*** DATASET ENTRIES

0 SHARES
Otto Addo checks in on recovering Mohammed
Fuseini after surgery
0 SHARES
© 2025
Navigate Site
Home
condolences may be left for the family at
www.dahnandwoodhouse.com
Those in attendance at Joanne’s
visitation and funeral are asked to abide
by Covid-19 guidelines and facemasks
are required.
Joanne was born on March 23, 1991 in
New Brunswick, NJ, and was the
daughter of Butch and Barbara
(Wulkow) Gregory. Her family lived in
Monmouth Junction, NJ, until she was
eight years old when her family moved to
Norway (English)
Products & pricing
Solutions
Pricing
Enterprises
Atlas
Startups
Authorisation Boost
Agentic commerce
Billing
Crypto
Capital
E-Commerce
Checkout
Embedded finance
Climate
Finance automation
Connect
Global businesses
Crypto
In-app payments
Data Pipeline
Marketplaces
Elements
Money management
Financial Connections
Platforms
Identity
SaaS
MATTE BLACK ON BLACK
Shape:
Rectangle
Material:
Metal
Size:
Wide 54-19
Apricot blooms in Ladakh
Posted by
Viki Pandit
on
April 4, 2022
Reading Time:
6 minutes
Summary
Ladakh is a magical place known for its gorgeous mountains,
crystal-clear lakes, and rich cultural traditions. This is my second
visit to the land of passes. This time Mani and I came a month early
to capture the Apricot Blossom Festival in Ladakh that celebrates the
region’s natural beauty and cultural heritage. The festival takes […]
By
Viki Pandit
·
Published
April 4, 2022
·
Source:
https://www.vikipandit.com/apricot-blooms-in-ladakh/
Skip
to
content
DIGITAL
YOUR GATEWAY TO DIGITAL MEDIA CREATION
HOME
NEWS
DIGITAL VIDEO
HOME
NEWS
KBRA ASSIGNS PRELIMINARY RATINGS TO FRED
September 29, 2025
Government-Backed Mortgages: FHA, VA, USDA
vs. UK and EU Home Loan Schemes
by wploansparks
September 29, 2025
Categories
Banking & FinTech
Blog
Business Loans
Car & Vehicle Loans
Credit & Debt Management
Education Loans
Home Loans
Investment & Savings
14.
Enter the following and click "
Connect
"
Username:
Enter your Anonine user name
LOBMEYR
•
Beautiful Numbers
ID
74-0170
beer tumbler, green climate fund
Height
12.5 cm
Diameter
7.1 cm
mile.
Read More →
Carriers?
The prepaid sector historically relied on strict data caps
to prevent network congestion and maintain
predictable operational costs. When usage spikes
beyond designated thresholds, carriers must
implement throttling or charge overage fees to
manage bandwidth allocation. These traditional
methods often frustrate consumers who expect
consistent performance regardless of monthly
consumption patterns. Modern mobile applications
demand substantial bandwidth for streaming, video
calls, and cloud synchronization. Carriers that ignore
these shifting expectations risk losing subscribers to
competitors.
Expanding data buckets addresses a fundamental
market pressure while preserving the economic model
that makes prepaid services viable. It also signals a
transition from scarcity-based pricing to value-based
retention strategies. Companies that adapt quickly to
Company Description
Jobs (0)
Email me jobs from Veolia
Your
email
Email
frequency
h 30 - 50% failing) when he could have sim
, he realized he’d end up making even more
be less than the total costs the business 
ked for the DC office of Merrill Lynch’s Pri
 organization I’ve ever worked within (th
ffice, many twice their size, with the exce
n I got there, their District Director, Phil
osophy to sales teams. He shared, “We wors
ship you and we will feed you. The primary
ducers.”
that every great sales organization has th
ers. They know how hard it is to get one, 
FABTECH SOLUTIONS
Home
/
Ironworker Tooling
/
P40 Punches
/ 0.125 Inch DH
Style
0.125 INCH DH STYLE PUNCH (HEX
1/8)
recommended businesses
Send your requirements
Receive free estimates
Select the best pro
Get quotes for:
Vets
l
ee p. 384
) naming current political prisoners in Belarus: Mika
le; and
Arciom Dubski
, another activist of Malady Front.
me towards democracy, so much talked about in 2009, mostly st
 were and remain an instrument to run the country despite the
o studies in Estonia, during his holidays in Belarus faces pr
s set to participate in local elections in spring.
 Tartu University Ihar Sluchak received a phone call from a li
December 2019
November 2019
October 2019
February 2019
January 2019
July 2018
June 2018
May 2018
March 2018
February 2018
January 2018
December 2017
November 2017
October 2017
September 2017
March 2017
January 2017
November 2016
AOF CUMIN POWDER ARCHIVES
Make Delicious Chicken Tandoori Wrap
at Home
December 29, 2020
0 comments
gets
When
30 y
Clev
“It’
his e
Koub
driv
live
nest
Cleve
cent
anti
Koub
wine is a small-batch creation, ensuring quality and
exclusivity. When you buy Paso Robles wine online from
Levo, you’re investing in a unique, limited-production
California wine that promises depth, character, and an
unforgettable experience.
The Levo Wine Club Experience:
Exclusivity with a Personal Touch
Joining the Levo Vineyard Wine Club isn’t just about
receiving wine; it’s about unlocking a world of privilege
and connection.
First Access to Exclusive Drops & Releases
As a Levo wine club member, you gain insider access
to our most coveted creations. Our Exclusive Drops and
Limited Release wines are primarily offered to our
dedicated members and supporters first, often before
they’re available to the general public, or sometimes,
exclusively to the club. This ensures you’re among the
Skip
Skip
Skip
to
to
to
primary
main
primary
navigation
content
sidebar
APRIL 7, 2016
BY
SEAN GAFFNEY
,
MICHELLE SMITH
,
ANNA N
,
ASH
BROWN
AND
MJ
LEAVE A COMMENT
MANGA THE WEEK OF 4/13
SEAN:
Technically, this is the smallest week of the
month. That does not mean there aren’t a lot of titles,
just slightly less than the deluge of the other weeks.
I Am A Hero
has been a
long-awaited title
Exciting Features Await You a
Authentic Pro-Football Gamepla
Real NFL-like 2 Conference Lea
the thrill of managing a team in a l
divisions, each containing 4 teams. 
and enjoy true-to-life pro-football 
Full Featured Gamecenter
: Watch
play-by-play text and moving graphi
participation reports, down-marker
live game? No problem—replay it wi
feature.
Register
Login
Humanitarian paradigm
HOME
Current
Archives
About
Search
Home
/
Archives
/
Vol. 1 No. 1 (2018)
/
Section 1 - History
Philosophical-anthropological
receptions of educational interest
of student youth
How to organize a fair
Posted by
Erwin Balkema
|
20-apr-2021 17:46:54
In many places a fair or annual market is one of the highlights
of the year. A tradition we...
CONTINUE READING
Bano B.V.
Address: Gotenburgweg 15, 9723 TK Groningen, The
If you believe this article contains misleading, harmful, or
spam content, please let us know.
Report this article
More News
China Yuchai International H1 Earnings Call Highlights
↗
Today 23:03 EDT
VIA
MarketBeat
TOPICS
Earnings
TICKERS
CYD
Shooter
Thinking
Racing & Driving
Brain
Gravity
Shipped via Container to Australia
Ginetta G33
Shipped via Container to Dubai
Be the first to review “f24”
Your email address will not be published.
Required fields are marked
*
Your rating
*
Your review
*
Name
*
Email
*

******

**EXERCISE:** Repeat the data verbatim, line after line, leaving nothing out.

**EXERCISE RESULT:**
0 SHARES
Otto Addo checks in on recovering Mohammed
Fuseini after surgery
0 SHARES
© 2025
Navigate Site
Home
condolences may be left for the family at
www.dahnandwoodhouse.com
Those in attendance at Joanne’s
visitation and funeral are asked to abide
by Covid-19 guidelines and facemasks
are required.
Joanne was born on March 23, 1991 in
New Brunswick, NJ, and was the
daughter of Butch and Barbara
(Wulkow) Gregory. Her family lived in
Monmouth Junction, NJ, until she was
eight years old when her family moved to
Norway (English)
Products & pricing
Solutions
Pricing
Enterprises
Atlas
Startups
Authorisation Boost
Agentic commerce
Billing
Crypto
Capital
E-Commerce
Checkout
Embedded finance
Climate
Finance automation
Connect
Global businesses
Crypto
In-app payments
Data Pipeline
Marketplaces
Elements
Money management
Financial Connections
Platforms
Identity
SaaS
MATTE BLACK ON BLACK
Shape:
Rectangle
Material:
Metal
Size:
Wide 54-19
Apricot blooms in Ladakh
Posted by
Viki Pandit
on
April 4, 2022
Reading Time:
6 minutes
Summary
Ladakh is a magical place known for its gorgeous mountains,
crystal-clear lakes, and rich cultural traditions. This is my second
visit to the land of passes. This time Mani and I came a month early
to capture the Apricot Blossom Festival in Ladakh that celebrates the
region’s natural beauty and cultural heritage. The festival takes […]
By
Viki Pandit
·
Published
April 4, 2022
·
Source:
https://www.vikipandit.com/apricot-blooms-in-ladakh/
Skip
to
content
DIGITAL
YOUR GATEWAY TO DIGITAL MEDIA CREATION
HOME
NEWS
DIGITAL VIDEO
HOME
NEWS
KBRA ASSIGNS PRELIMINARY RATINGS TO FRED
September 29, 2025
Government-Backed Mortgages: FHA, VA, USDA
vs. UK and EU Home Loan Schemes
by wploansparks
September 29, 2025
Categories
Banking & FinTech
Blog
Business Loans
Car & Vehicle Loans
Credit & Debt Management
Education Loans
Home Loans
Investment & Savings
14.
Enter the following and click "
Connect
"
Username:
Enter your Anonine user name
LOBMEYR
•
Beautiful Numbers
ID
74-0170
beer tumbler, green climate fund
Height
12.5 cm
Diameter
7.1 cm
mile.
Read More →
Carriers?
The prepaid sector historically relied on strict data caps
to prevent network congestion and maintain
predictable operational costs. When usage spikes
beyond designated thresholds, carriers must
implement throttling or charge overage fees to
manage bandwidth allocation. These traditional
methods often frustrate consumers who expect
consistent performance regardless of monthly
consumption patterns. Modern mobile applications
demand substantial bandwidth for streaming, video
calls, and cloud synchronization. Carriers that ignore
these shifting expectations risk losing subscribers to
competitors.
Expanding data buckets addresses a fundamental
market pressure while preserving the economic model
that makes prepaid services viable. It also signals a
transition from scarcity-based pricing to value-based
retention strategies. Companies that adapt quickly to
Company Description
Jobs (0)
Email me jobs from Veolia
Your
email
Email
frequency
h 30 - 50% failing) when he could have sim
, he realized he’d end up making even more
be less than the total costs the business 
ked for the DC office of Merrill Lynch’s Pri
 organization I’ve ever worked within (th
ffice, many twice their size, with the exce
n I got there, their District Director, Phil
osophy to sales teams. He shared, “We wors
ship you and we will feed you. The primary
ducers.”
that every great sales organization has th
ers. They know how hard it is to get one, 
FABTECH SOLUTIONS
Home
/
Ironworker Tooling
/
P40 Punches
/ 0.125 Inch DH
Style
0.125 INCH DH STYLE PUNCH (HEX
1/8)
recommended businesses
Send your requirements
Receive free estimates
Select the best pro
Get quotes for:
Vets
l
ee p. 384
) naming current political prisoners in Belarus: Mika
le; and
Arciom Dubski
, another activist of Malady Front.
me towards democracy, so much talked about in 2009, mostly st
 were and remain an instrument to run the country despite the
o studies in Estonia, during his holidays in Belarus faces pr
s set to participate in local elections in spring.
 Tartu University Ihar Sluchak received a phone call from a li
December 2019
November 2019
October 2019
February 2019
January 2019
July 2018
June 2018
May 2018
March 2018
February 2018
January 2018
December 2017
November 2017
October 2017
September 2017
March 2017
January 2017
November 2016
AOF CUMIN POWDER ARCHIVES
Make Delicious Chicken Tandoori Wrap
at Home
December 29, 2020
0 comments
gets
When
30 y
Clev
“It’
his e
Koub
driv
live
nest
Cleve
cent
anti
Koub
wine is a small-batch creation, ensuring quality and
exclusivity. When you buy Paso Robles wine online from
Levo, you’re investing in a unique, limited-production
California wine that promises depth, character, and an
unforgettable experience.
The Levo Wine Club Experience:
Exclusivity with a Personal Touch
Joining the Levo Vineyard Wine Club isn’t just about
receiving wine; it’s about unlocking a world of privilege
and connection.
First Access to Exclusive Drops & Releases
As a Levo wine club member, you gain insider access
to our most coveted creations. Our Exclusive Drops and
Limited Release wines are primarily offered to our
dedicated members and supporters first, often before
they’re available to the general public, or sometimes,
exclusively to the club. This ensures you’re among the
Skip
Skip
Skip
to
to
to
primary
main
primary
navigation
content
sidebar
APRIL 7, 2016
BY
SEAN GAFFNEY
,
MICHELLE SMITH
,
ANNA N
,
ASH
BROWN
AND
MJ
LEAVE A COMMENT
MANGA THE WEEK OF 4/13
SEAN:
Technically, this is the smallest week of the
month. That does not mean there aren’t a lot of titles,
just slightly less than the deluge of the other weeks.
I Am A Hero
has been a
long-awaited title
Exciting Features Await You a
Authentic Pro-Football Gamepla
Real NFL-like 2 Conference Lea
the thrill of managing a team in a l
divisions, each containing 4 teams. 
and enjoy true-to-life pro-football 
Full Featured Gamecenter
: Watch
play-by-play text and moving graphi
participation reports, down-marker
live game? No problem—replay it wi
feature.
Register
Login
Humanitarian paradigm
HOME
Current
Archives
About
Search
Home
/
Archives
/
Vol. 1 No. 1 (2018)
/
Section 1 - History
Philosophical-anthropological
receptions of educational interest
of student youth
How to organize a fair
Posted by
Erwin Balkema
|
20-apr-2021 17:46:54
In many places a fair or annual market is one of the highlights
of the year. A tradition we...
CONTINUE READING
Bano B.V.
Address: Gotenburgweg 15, 9723 TK Groningen, The
If you believe this article contains misleading, harmful, or
spam content, please let us know.
Report this article
More News
China Yuchai International H1 Earnings Call Highlights
↗
Today 23:03 EDT
VIA
MarketBeat
TOPICS
Earnings
TICKERS
CYD
Shooter
Thinking
Racing & Driving
Brain
Gravity
Shipped via Container to Australia
Ginetta G33
Shipped via Container to Dubai
Be the first to review “f24”
Your email address will not be published.
Required fields are marked
*
Your rating
*
Your review
*
Name
*
Email
*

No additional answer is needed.